Unhappy suburban families in the 1950s has become something of a cliche, but it’s easy to imagine that Richard Yates before the cliches began. He certainly is able to avoid them.

Frank and April Wheeler are in their late twenties, have two children, and live in Connecticut. Frank works in New York City and April stays home to take care of the house and kids. They’ve settled down to the domestic life expected of them, even if it’s not the life they thought they would live.

This book is entirely unexpected. While Frank and April engage in some of the cliches you might expect – affairs, vicious fights, unplanned pregnancies – they are far from cliches themselves. The story slowly unfolds their personalities, their histories, and Yates draws their lives so that what begins to happen to them and between them seems inevitable.

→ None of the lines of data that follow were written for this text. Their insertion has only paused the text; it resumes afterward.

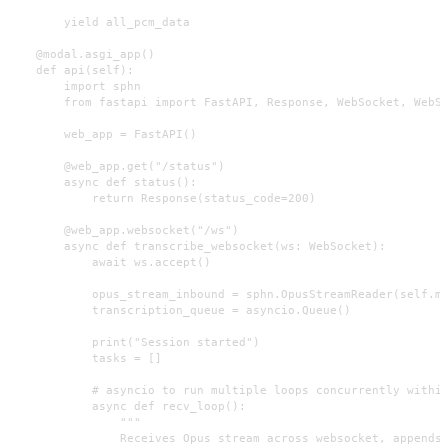
        yield all_pcm_data

    @modal.asgi_app()

    def api(self):

        import sphn

        from fastapi import FastAPI, Response, WebSocket, WebSo
        web_app = FastAPI()

        @web_app.get("/status")

        async def status():

            return Response(status_code=200)

        @web_app.websocket("/ws")

        async def transcribe_websocket(ws: WebSocket):

            await ws.accept()

            opus_stream_inbound = sphn.OpusStreamReader(self.mi
            transcription_queue = asyncio.Queue()

            print("Session started")

            tasks = []

            # asyncio to run multiple loops concurrently within
            async def recv_loop():

                """

                Receives Opus stream across websocket, appends 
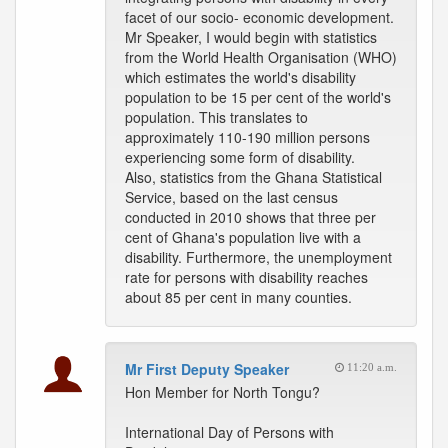
facet of our socio- economic development.
Mr Speaker, I would begin with statistics
from the World Health Organisation (WHO)
which estimates the world's disability
population to be 15 per cent of the world's
population. This translates to
approximately 110-190 million persons
experiencing some form of disability.
Also, statistics from the Ghana Statistical
Service, based on the last census
conducted in 2010 shows that three per
cent of Ghana's population live with a
disability. Furthermore, the unemployment
rate for persons with disability reaches
about 85 per cent in many counties.
Mr First Deputy Speaker
11:20 a.m.
Hon Member for North Tongu?
International Day of Persons with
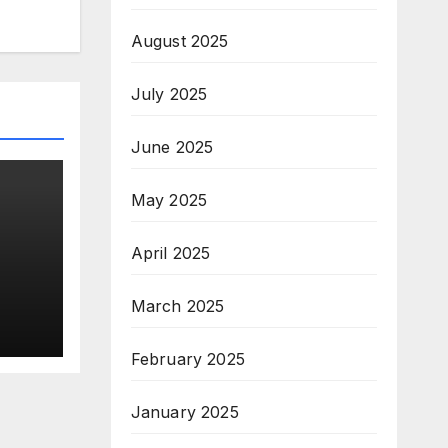
August 2025
July 2025
June 2025
May 2025
April 2025
n
March 2025
February 2025
January 2025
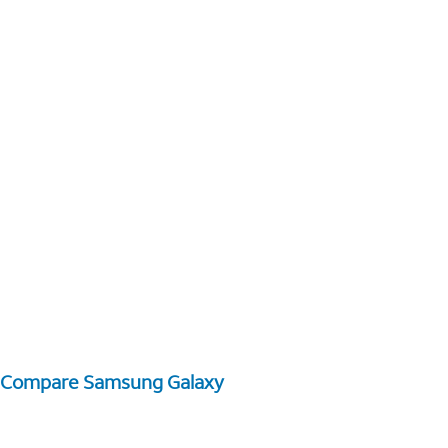
Compare Samsung Galaxy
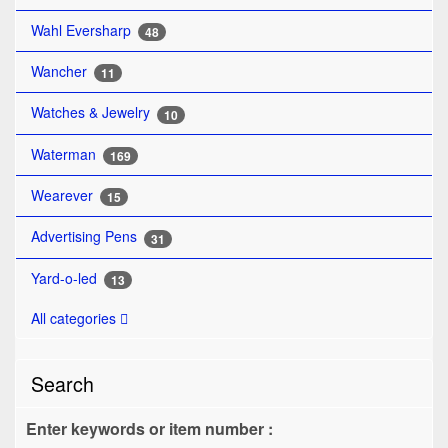
Wahl Eversharp
48
Wancher
11
Watches & Jewelry
10
Waterman
169
Wearever
15
Advertising Pens
31
Yard-o-led
13
All categories
Search
Enter keywords or item number :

Frank and April met when they were young, rebelling against the societal expectations surrounding them and enjoying that – mentally at least – they hadn’t bought into it all. An unexpected pregnancy sets them on a more domestic course and within a few years they find themselves living in the suburbs, wondering if change is possible anymore. It’s a question most of us have asked at one time or another in our lives. When do the daily boring things you do and dislike – your job, your household chores – become all there is to you? When your inner life stops effecting your outer life, does it still count? Does it still matter? And is it too late?

The Wheelers hatch a plan to change their lives and here the tension of the novel only grows. Because it seems clear that this will never succeed. Not because the plan is unreasonable but because Yates steadily creates two characters who are undeniably unstable. You can’t help reading in a state of unease, waiting for the inevitable downfall and implosion. Yet even while it feels expected, that implosion has some pretty shocking consequences. Yates manages to be both true to the characters he’s created and still show us brand new things about them.

The book is bleak and sad and beautifully written. It won’t make you want to buy a house in the ‘burbs but it might make you more thankful for your own simple life.